如果從天空往下看,能夠看到如同繁星點點的村子,散布在森林的周圍,也在其中,星羅密布,王城則如同明珠,數量稀少而特殊,其他的地方,除了地形景色不同,都是一樣的。
各個村子之中可能有著自己的規矩習俗,但在布局上,所有的村子都近乎是一個模式下來的,連人數也都相差不多,宛若復制黏貼出來的。
每個村子的人口當然不會只有這么多,也會有增長,當增長出來的那份超出村子承受能力的時候,就會被分派出去,或者加入新的村子,或者在遠行中喪命。
村子的人數不能超過一個限度,超過之后很容易引發獸類的主意,哪怕一場小型獸潮也不是他們能夠抵擋的。
“事情就是這樣,如果山王說要重建村子的話,我們肯定會幫你們,但現在的情況是,上面并沒有任何的決定下來,我們村子也容納不了這么多人,你們可以分出一部分人去別的村子看看,附近的村子還有很多,總能找到合適的。”
村子的長老突然改了主意,消息傳來的時候,讓羅德等人都有些猝不及防。
“怎么,之前不還是”淪不明白,第一時間就開口,卻沒等話說完就被聶廣攔下了。
領隊來到這里的壯漢也很明白,這里面肯定有他們不知道的變故,但沒了火,沒了外來的消息,他們就好像變成了聾子一樣,根本不知道外面發生了什么,也只能被動應變。
“那么,我們走就是了。”
安靜居住了沒有幾天,就要離開,對誰來說都是不好受的,但這種離別本身也是這里的常態。

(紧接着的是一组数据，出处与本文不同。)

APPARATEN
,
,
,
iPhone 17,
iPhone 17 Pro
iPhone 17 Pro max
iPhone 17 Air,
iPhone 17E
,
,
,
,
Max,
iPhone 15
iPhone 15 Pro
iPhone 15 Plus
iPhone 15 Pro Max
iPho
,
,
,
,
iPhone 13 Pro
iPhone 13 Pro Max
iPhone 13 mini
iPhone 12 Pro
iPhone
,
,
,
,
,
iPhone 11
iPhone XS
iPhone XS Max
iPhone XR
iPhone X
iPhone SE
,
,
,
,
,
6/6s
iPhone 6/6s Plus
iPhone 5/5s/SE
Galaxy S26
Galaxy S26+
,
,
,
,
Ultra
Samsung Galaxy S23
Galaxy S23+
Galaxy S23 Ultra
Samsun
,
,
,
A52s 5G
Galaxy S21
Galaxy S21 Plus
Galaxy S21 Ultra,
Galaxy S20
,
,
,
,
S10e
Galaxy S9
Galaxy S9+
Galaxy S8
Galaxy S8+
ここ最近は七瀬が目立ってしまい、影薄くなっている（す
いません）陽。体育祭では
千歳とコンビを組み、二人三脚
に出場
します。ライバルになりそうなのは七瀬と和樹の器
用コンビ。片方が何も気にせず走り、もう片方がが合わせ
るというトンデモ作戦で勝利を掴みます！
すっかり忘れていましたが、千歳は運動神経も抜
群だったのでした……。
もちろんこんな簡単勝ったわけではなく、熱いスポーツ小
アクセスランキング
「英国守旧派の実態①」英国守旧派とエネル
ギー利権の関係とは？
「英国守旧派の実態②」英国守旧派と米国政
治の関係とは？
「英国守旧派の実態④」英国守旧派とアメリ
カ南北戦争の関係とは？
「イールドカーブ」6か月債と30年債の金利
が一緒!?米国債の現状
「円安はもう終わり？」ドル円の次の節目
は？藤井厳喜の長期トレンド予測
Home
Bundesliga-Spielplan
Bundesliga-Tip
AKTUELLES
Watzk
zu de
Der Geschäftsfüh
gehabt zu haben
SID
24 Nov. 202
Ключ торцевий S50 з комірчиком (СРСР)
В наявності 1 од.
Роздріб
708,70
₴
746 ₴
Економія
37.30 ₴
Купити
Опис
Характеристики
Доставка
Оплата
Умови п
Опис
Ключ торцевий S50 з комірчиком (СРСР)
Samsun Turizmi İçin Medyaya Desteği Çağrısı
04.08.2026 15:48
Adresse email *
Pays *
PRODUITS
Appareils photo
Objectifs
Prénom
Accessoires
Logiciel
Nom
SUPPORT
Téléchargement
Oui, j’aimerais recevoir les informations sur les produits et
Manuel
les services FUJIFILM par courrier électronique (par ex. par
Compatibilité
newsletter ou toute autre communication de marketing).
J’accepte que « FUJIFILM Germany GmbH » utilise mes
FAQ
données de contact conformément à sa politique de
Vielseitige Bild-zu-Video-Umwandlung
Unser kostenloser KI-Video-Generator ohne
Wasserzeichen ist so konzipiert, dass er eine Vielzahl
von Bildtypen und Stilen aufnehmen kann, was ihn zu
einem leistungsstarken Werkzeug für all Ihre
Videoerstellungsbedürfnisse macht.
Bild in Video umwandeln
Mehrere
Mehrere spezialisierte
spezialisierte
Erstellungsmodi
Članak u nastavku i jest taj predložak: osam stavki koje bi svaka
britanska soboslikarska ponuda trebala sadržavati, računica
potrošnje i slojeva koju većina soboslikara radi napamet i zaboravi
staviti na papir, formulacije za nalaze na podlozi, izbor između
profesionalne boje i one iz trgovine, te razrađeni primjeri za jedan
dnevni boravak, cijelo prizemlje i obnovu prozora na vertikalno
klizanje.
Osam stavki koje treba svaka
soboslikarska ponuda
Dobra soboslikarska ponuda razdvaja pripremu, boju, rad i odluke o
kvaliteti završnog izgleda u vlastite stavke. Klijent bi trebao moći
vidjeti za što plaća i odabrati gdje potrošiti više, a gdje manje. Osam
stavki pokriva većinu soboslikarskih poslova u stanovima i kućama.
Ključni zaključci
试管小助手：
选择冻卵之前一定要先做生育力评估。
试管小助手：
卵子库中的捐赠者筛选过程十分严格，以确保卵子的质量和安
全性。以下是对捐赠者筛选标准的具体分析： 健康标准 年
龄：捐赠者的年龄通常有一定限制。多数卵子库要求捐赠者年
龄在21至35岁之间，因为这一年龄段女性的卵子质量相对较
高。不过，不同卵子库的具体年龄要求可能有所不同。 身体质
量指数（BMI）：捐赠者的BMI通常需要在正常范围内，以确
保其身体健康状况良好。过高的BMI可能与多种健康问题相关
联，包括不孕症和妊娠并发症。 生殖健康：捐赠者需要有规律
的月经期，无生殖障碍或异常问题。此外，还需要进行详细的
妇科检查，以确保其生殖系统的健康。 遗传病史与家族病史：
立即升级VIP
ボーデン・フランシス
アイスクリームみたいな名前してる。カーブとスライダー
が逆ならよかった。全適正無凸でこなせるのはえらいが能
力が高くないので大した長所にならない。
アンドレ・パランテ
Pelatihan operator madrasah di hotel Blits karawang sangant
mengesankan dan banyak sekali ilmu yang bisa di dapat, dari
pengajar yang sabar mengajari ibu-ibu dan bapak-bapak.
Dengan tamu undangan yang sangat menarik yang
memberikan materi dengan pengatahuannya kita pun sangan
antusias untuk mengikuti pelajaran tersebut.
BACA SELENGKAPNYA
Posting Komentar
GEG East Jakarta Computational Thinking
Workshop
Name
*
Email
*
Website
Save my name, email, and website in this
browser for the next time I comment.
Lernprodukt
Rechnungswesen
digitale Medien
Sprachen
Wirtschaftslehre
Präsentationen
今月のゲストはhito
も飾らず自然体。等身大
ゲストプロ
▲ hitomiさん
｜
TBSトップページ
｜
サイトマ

如果某個村子人口過于富余,一些成人就要在新生兒降生之后離開村子,到別的地方建立村子,或者加入附近的某個村子之中。
并不是全部的人都要走,婦人和孩子留下來了一些,這也是不幸之中的萬幸了,路上并不是完全安全的,能夠少一些婦幼拖累,對他們這些漢子來說也算是少了些負擔。
“為什么突然會這樣,之前我還看了,村子的人并不多,不至于非要趕走咱們。”
淪疑惑不解,剛剛安定下來,新建的茅草屋還有著清新的味道,就要離開,實在是讓人有些無法接受。
每個人都沒有多少行李,最多的也就是一把斧子一卷獸皮,大部分人都是兩手空空。
“可能有什么新的變故吧。”
聶廣隨口說了一句,并沒有很在意的樣子。
羅德皺著眉,聽出了他這話的敷衍,卻沒有在淪的面前揭破,看到少年郁悶的樣子,拍了拍他的肩膀當做安慰。
一路安全到了下一個村子,對方在聽了他們的要求之后,看了看隊伍之中的人,直接說“婦幼可以留下,其他的人,我們這里不需要。”
這是很少見的情況,一般的青壯年才是村子的主要力量,無論是捕獵還是防護,哪怕是體力活吶,也不會指望婦幼,做出這種決策本身就是十分排外的,像是怕吸納進來什么不好消化的外來物。
“你們這是什么意思,我們都是村子的人,又不是外來客,你們怎么”淪忍不住了,不由得高聲就要罵。
“住嘴。”領隊及時喝止了他,他的頭腦清醒,沒有多余的廢話,示意隊伍之中的婦幼盡量留下,因為時代的局限性,這個年代的婦女兒童顯然沒有什么半邊天的能力,屬于附庸的那部分,她們被吸納本身就說明能夠融入這個村子,也算是安定了。
逃出來的這部分人,有些幸運的是夫妻組合,當丈夫的猶豫了一下,最終還是勸服妻子帶著幼小的孩子并入村子之中,遠行并不安全,獸類的威脅無處不在,幸運不會一直眷顧他們,反倒是留下,觸手可及的安定。